We’re seeing corrupted character encoding in candidate data exports from our talent management module. International candidate names with accented characters or non-Latin scripts are appearing as question marks or garbled text in our downstream recruiting analytics platform.
For example, a candidate named “José García” appears as “Jos? Garc?a” in the export file, and candidates with Chinese names show up as “???” entirely. This is affecting about 15% of our candidate records and making it impossible to properly track and report on our global recruiting pipeline.
Our export process uses SFTP to transfer CSV files nightly:
Export Format: CSV
Encoding: UTF-8 (configured)
SFTP Transfer: Automated nightly at 2 AM
Destination: recruiting-analytics.company.com
The Dayforce UI displays all candidate names correctly with proper character rendering, so the source data is intact. The corruption only appears in the exported files. We’ve verified that our receiving system supports UTF-8 encoding. What are we missing in the export configuration or SFTP transfer settings that’s causing this character encoding loss?
The SFTP transfer itself can cause encoding issues if the transfer mode isn’t set correctly. Make sure your SFTP client is using binary mode, not ASCII mode. ASCII mode can corrupt multi-byte characters during transfer. Also check if there are any character set translation settings enabled on either the SFTP server or client side that might be converting characters during transfer.

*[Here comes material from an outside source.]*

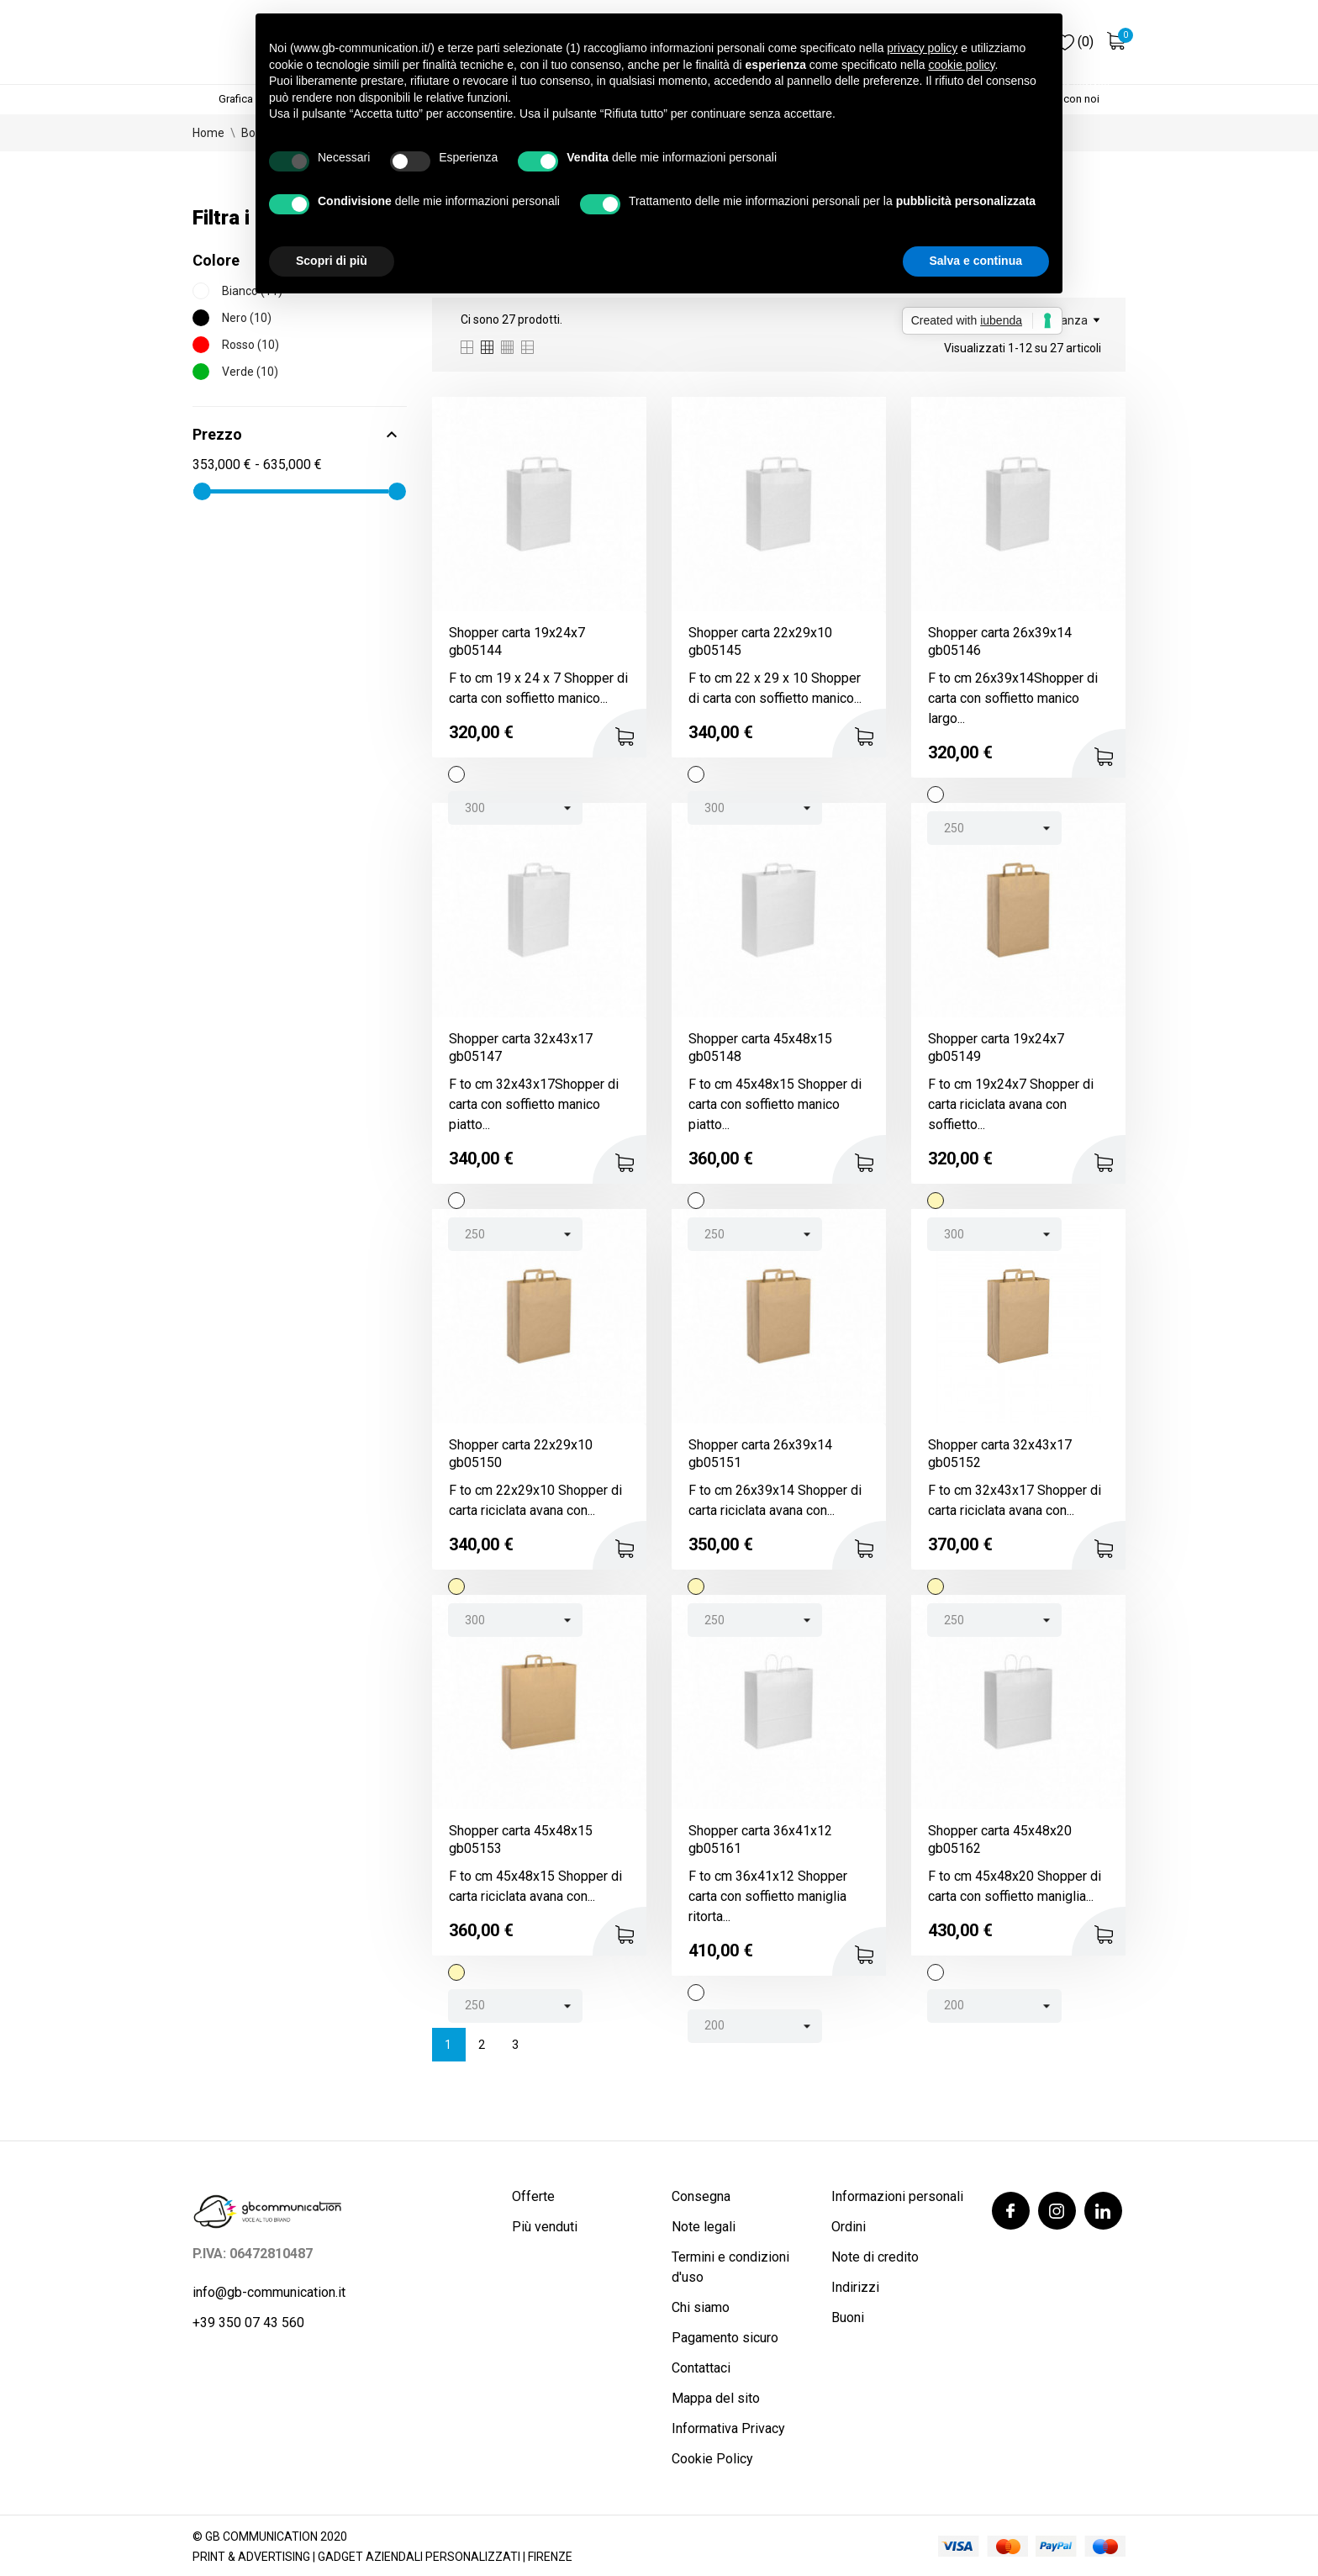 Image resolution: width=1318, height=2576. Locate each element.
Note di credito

UTF-8 configuration alone isn’t enough - you need to verify the actual byte order mark (BOM) in the exported files. Some systems expect UTF-8 with BOM while others expect UTF-8 without BOM. If there’s a mismatch, the receiving system might misinterpret the encoding and display characters incorrectly. Check your Dayforce export configuration for a BOM setting option.
We encountered this exact issue and discovered that the problem was actually in the middleware layer between Dayforce and our analytics platform. Even though both endpoints supported UTF-8, our ETL tool was reading the file with a default Latin-1 encoding assumption. We had to explicitly configure the ETL input stage to interpret files as UTF-8. Check if there’s any middleware or ETL process that might be re-encoding the data after the SFTP transfer.